In the GWT tutorial we used the sandbox Derby database that comes with ME4S to build out a GWT application that manages customers and payments using the Customer and Payment tables as inputs to the process. The resulting application looks something like this:
This application gives you the basic CRUD capabilities for managing your Customers and Payments and has a few nice capabilities built-in, including sortable, paginating lists, “Pickers” for adding and removing elements from relationships, multi-tabbed editing, etc. This UI is really a composition of several nice, reusable components that can be re-purposed into other designs. Because we are using a Command Pattern, Event Bus, and MVP based architecture, it is easy to wire these components together into different application patterns down the road.
Understanding the Architecture
After you have watched the Google I/O presentation on architecting GWT Applications, you will find the following illustration helpful in building a mental picture of the architecture that is being employed.

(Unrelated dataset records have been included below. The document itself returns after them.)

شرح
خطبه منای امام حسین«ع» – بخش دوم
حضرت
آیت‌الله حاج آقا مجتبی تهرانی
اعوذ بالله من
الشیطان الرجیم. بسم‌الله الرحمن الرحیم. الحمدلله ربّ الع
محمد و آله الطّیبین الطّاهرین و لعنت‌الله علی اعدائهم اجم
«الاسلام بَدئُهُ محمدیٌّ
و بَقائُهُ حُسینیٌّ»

The key architectural benefits are the clean separation between the Model, which is dumb, and the View, which is also dumb, and the Presenter, which isolates the logical (and testable) code in your application. The Actions and Events being used on the EventBus allow the code in your application to be extremely loosely coupled. The RPC Service Layer and Server Side GWT Remote Service act as an asynchronous information service. In this case, the GWT Service is backed by the generated Spring / JPA backend.
Reusable Software Components
The following diagram illustrates the reusable software components that have been generated into your project as a result of the GWT scaffolding execution. The Scaffolding Wizard allows the developer to pick the layers that they wish to generate and those they wish to exclude. In this case, we generated a standard Spring layered server side architecture with a Service, DAO and Domain layer, as well as a Web layer that is build upon GWT. The GWT Components generated offer additional detail regarding the code that is used to implement the Architecture as it was illustrated above.

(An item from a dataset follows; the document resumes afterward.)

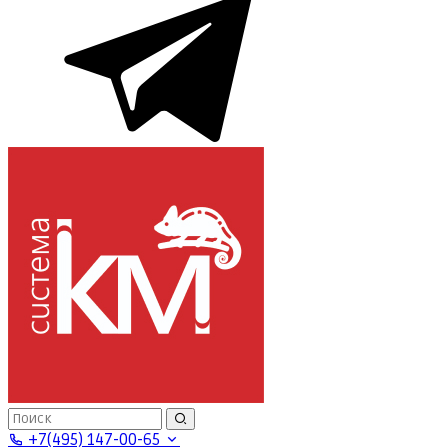
+7(495) 147-00-65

The ME4S Scaffolding Wizard gives you options for where you would like to put your code, how it is packaged, etc. Let’s take a look at the default project layout for the application described above.
If we take the defaults, all of the generated code and configuration will go into a folder called “generated”. You can still build all of your own code in the existing src folder and leverage the code in the generated src folder. The generated code has absolutely no tie back to the tooling or generation technology. You can take this code and do what you like with it at this point. If you want to be able to run the scaffolding repetitively, you should avoid making changes in the generated .java files, although there are options to deal with re-generation which we will detail in a separate blog.
The “server side” components are put in the com.show. – (dao, domain, and service) packages. The packages that start with gwt.- are the gwt software components. ME4S generates a separate GWT module for each Domain object so that you can mix and match them later, plus a common module with utility classes, and an entry point module that rolls them all up into an example GWT application.